Disclosed is a chemical cleaning process for removing fouling from process lines of oil refining or petrochemical plants. The process lines are in an on-line state and a chemical cleaning agent is circulated through the process lines to remove the fouling. It can effectively recover the thermal efficiency in oil refining processes or petrochemical processes within a short period of time, so that significant energy consumption is reduced. Furthermore, the chemical cleaning process requires a shorter cleaning period and therefore allows for a longer operating time. It can also dislodge fouling without opening heat exchangers or other equipment thereby preventing the release of VOCs. As a result, environmental pollution is not generated. The present invention is also ecconomically favorable as it extends the time between periodic maintenance.

Description

Description

BACKGROUND OF THE INVENTION

1. Field of the Invention

The present invention relates to a chemical cleaning process for removing fouling. More particularly, the present invention relates to the use of a chemical cleaning agent to remove fouling formed within the process lines of oil refining or petrochemical plants. The chemical cleaning agent of the present invention can be applied during periodic maintenance as well as during operation. If the cleaning agent is applied during operation, the lines are to be in an on-line state with a feed-cut condition.

2. Description of the Prior Art

Fouling is one of the most problematic obstacles to the effective operation of oil-refining plants or petrochemical plants because it reduces the efficiency of heat exchangers, causes a large loss of energy, and its removal necessitates frequent periodic maintenance. Typically, fouling results from crude petroleum deposits, such as sand, silt, clay, heavy hydrocarbons, and asphaltene or from corrosion materials such as FeS.

In order to remove fouling, various cleaning methods have been developed. One method is disclosed by U.S. Pat. No. 5,841,826 in which an aqueous chemical cleaning solution is introduced into the tubes of heat exchangers and shock waves are generated to remove sludge, scale and other deposits fouling the heat exchangers. However, the disadvantage of this method is that the cleaning has to be performed on individual heat exchangers during periodic maintenance. Another cleaning method employs a second heat exchanger which functions as a bypass during cleaning of a troubled, primary heat exchanger. The disadvantage of cleaning methods using a second heat exchanger, is that such methods require a high initial investment for installation of the second heat exchanger. Still other cleaning methods are known, including those using chemical antifoulants or turbulence promoters to remove fouling. Importantly, the previously available chemical antifoulants are generally not desirable as the benefit of their cleaning effects are outweighed by their cost. Furthermore, turbulence promoters cost a significant amount of money, and if not applied to every heat exchanger fail to bring about a very large effect in the reduction of fouling.

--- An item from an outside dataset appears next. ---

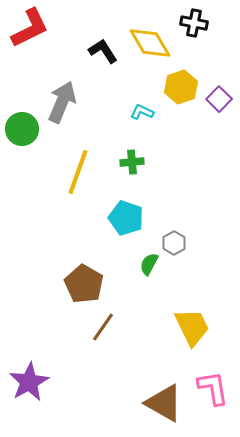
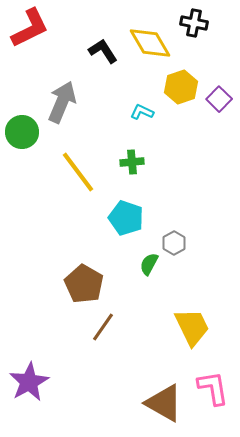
green circle: moved 3 px down
yellow line: rotated 57 degrees counterclockwise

Mechanical cleaning methods are disclosed in U.S. Pat. Nos. 4,773,357 and 5,006,304. According to these references, fouling can be removed by the application of a high velocity water jet to heat exchangers only after the operation of the oil refining plant has been halted and the heat exchangers have been opened. The disadvantage of this method is that it forces plant managers to submit to serious financial and production losses when operation of the plant is halted to clean the heat exchanger. Additionally, the cleaning method itself is costly and results in the release of environmental pollutants such as volatile organic compounds (VOCs) from the open heat exchangers.

SUMMARY OF THE INVENTION

Chemical cleaning agents, such as non-aqueous cleaning agents comprising C8, C9 and C10 aromatic compounds, and light gas oil (LGO) or light cycle oil (LCO), and cleaning methods are disclosed which overcome conventional problems resulting from stoppage of oil refining or petrochemical processes and the opening of heat exchangers. These chemical cleaning agents effectively remove the fouling formed in process lines, including the feed line and the side stream—both of which may be feed-cut in an on-line state. Removal of fouling is monitored with a near-infra red or IR analyzer.

It is an object of the present invention to overcome conventional problems encountered in the prior art and to provide a chemical cleaning method for removing fouling from the lines of oil refining plants and petrochemical plants such that the cleaning method restores heat exchanger efficiency to start of run (SOR) levels.

Based on the present invention, the above object can be accomplished by providing a chemical cleaning method for removing fouling from process lines of oil refining or petrochemical plants, in which the process lines are in an on-line state and a chemical cleaning agent is circulated through the process lines to remove the fouling.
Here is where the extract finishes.